図16】電極が基部上に平行に、不規則的に、そして非対称的に配列され、誘電体ブッシングが基部に付着する地点において、電極に対して嵌め込まれており、固定絶縁ワッシャが自由電極端部に螺合によって連結された多重電極の側面図を提供する。
図17】形成されたポケットを利用し、そして同一高さで固定絶縁ワッシャに螺合された電極の下位実施形態を例示している。
図18】形成されたポケットを利用し、そして同一高さで固定絶縁ワッシャに螺合された電極の下位実施形態を例示している。
図19】電極上の異なる高さの誘電体ブッシングを有し、電極の下位実施形態が固定ワッシャから同一高さになるナットによって固定ワッシャに螺合される多重電極の側面図を提供する。
図20図19の連結の図面を図示している。
図21】異なる形状の固定ワッシャの上面図を平面で示している。
図22】異なる形状の固定ワッシャの上面図を平面で示している。
図23】異なる形状の固定ワッシャの上面図を平面で示している。
図24】第1下位実施形態の電極上の同一高の誘電体ブッシングを有し、自由電極端部が固定ワッシャ内に形成されたポケットに押し込まれている多重電極の側面図を提供する。
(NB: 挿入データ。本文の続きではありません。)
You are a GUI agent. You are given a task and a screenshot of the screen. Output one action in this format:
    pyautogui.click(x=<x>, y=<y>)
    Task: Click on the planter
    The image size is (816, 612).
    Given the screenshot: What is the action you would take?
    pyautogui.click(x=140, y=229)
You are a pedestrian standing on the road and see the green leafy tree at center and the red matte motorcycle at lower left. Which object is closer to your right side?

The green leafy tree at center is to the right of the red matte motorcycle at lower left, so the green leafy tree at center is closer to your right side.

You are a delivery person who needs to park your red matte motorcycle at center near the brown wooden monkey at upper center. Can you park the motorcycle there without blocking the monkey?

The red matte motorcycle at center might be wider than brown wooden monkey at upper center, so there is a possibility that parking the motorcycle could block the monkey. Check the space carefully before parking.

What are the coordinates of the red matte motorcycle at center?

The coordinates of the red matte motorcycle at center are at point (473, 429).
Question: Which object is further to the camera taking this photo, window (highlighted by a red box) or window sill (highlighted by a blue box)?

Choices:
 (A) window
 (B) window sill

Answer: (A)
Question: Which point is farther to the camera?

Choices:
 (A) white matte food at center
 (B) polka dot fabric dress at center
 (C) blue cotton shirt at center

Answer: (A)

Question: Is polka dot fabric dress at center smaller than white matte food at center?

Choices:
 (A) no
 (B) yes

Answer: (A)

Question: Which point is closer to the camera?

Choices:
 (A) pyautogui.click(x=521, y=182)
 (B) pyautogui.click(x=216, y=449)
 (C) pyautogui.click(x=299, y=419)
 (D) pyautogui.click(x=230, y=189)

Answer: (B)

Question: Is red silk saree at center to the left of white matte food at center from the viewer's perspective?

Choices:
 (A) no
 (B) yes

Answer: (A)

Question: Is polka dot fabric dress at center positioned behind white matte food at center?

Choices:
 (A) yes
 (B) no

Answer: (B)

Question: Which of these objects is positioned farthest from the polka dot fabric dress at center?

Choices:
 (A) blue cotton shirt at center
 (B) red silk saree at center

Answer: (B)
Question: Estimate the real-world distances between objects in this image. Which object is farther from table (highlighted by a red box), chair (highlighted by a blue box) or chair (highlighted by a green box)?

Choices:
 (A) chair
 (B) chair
図25】第2下位実施形態の電極上の誘電体ブッシングが減少された高さになり、自由電極端部が固定ワッシャ内に形成されたポケットに押し込まれている多重電極の側面図を提供する。
図26】電極上の異なる高さの誘電体ブッシングが電極周囲のグルーブ内に嵌め込まれている多重電極の側面図を提供する。
図27】電極上の異なる高さの誘電体ブッシングが電極周囲のグルーブ内に嵌め込まれている多重電極の側面図を提供する。
図28】ジョイントが密封されている電極誘電体ブッシング連結の図面を図示している。
図29】実施形態3による、電極端子の側面の外部からのケース部分の図面を示している。
図30】基部なしに、ケース内部において、直接電極がケース内部で多様な方式で配列されて配向されている電極配列の実施形態3の下位実施形態を例示している。
図31】基部なしに、ケース内部において、直接電極がケース内部で多様な方式で配列されて配向されている電極配列の実施形態3の下位実施形態を例示している。
図32】基部なしに、ケース内部において、直接電極がケース内部で多様な方式で配列されて配向されている電極配列の実施形態3の下位実施形態を例示している。
図33】基部なしに、ケース内部において、直接電極がケース内部で多様な方式で配列されて配向されている電極配列の実施形態3の下位実施形態を例示している。
図34】基部なしに、ケース内部において、直接電極がケース内部で多様な方式で配列されて配向されている電極配列の実施形態3の下位実施形態を例示している。
図35】基部なしに、ケース内部において、直接電極がケース内部で多様な方式で配列されて配向されている電極配列の実施形態3の下位実施形態を例示している。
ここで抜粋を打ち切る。